Thermal insulation offers a significant opportunity for energy savings using both natural and engineered materials like closed cell insulation applied to construction and equipment. Most importantly, installation must be properly executed. Thermal bridging occurs across a building envelope when there is a pathway for heat gain or loss through any material in the structure that is more conductive than the insulation surrounding it. The envelope of a well-insulated building can perform poorly if attention is not given to key connection points within a building structure / envelope such as roof / parapet connections, floor / wall connections, window frames, and slab / wall connections. For example, chilled water systems insulation must ensure equipment is sealed correctly to avoid condensation that would damage and reduce the system’s effectiveness. The NREL and SMUD projects were tightly focused on mitigating heat loss and gain through the building envelope. Thermal bridging studies were done to ascertain how and where to insulate to effectively mitigate thermal bridges.
• Would you tell us about the integration of HVAC systems into renewable technologies and sustainable structures?
There are numerous renewable energy technologies that can be used to heat and cool buildings within the HVAC field. Solar thermal collectors harvest heat from the sun and produce hot water for heating spaces & domestic hot water. They can also be integrated with absorption chillers to produce cooling. Geothermal systems exchange energy with the ground and are used in heating and cooling applications such as heat pumps and absorption chillers. Many engineers classify geo-exchange with heat pumps as a purely renewable source however our Stantec experts believe that only 70% of the energy used comes in the form of renewable energy from the ground.

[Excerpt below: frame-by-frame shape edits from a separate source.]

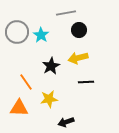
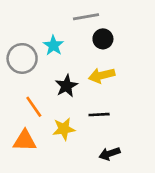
gray circle: (17, 32) -> (22, 58), moved
black line: (86, 82) -> (99, 115), moved
black arrow: (66, 122) -> (109, 154), moved

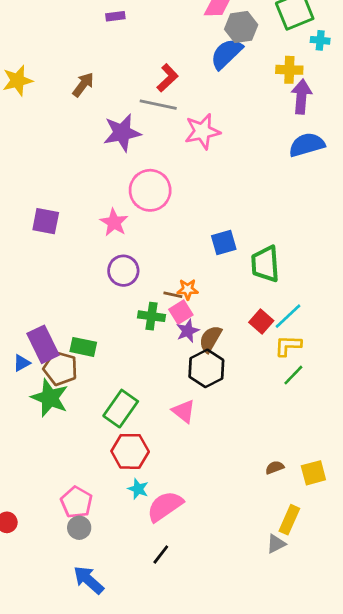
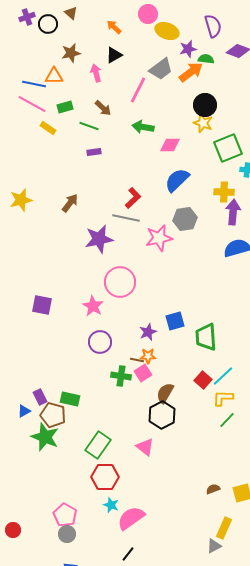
gray hexagon: (241, 27) -> (185, 219), moved
purple star: (188, 331) -> (148, 332), moved
purple rectangle: (43, 344) -> (40, 397), size x0.6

• What is the role of the building shell in natural air conditioning or how
should it be?
The building shell / envelope is a fundamental element in the design of naturally ventilated spaces, the consideration for the location of openings and interaction of intakes and exhaust routes. Since natural ventilation has a limited capacity to cool, the careful design of the building shell or facade is essential to avoid imposing greater solar loads on the interior space than necessary.

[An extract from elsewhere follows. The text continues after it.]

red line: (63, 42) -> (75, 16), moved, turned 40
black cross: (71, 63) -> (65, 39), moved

• HVAC systems are one of the most important technologies that provide. Aesthetics are just as important. How does one balance the functionality of providing comfort with the aesthetics of a space?
While the HVAC industry is trailing other industries in combining the functional aspects of the HVAC system with the aesthetic requirements of a space, it is moving toward a more balanced approach of functionality and aesthetics. For example, the ‘nest’ thermostat has become a cool (no pun intended) system component which combines user-friendly functionality and advanced control algorithms in an aesthetically pleasing design. Some of the new energy codes force the designer to decouple the ventilation systems from systems that serve the interior load and that opens opportunities to use more energy efficient and structurally integrated HVAC systems such as radiant ceiling & chilled beams. As owners are now actively embracing energy efficiency in the design of their buildings, they have become more willing to pay for systems that are both efficient and aesthetic.
• Would you tell us about the use of different HVAC solutions depending on the project type (housing, commercial spaces, etc.)?
The variations in HVAC solutions can be quite different across the different building sectors. Residential users are looking for tighter personal control over their environment. While those in a commercial building are more accepting of lessor control over their thermal comfort. There is a trend to design commercial systems to allow for greater occupancy-based control that would enhance comfort and reduce energy usage. There is a lot of research currently taking place in personal comfort technologies, thermal comfort wearables, comfort chairs, and more. Hospitals’ HVAC solutions are more driven by air change requirements with the need for a rigorous filtration system to provide a clean environment for patients and staff.